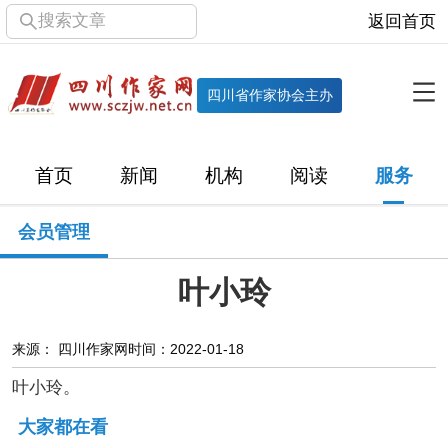
搜索文章
返回首页
全部栏目
机构
四川省作家协会主办
协会简介
协会章程
协会领导
部门机构
首页
新闻
机构
阅读
服务
直属单位
团体会员
主管社团
专门委员会
会员管理
历届主席团
历届全委会
叶小玲
新闻
时政
文学动态
作协工作
市州作协
来源： 四川作家网
时间：2022-01-18
叶小玲。
十百千
网络文学
万千百十
大家都在看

## Task
All entries above are to be reproduced exactly, with no pictures.

## Solution below
搜索文章
返回首页
全部栏目
机构
四川省作家协会主办
协会简介
协会章程
协会领导
部门机构
首页
新闻
机构
阅读
服务
直属单位
团体会员
主管社团
专门委员会
会员管理
历届主席团
历届全委会
叶小玲
新闻
时政
文学动态
作协工作
市州作协
来源： 四川作家网
时间：2022-01-18
叶小玲。
十百千
网络文学
万千百十
大家都在看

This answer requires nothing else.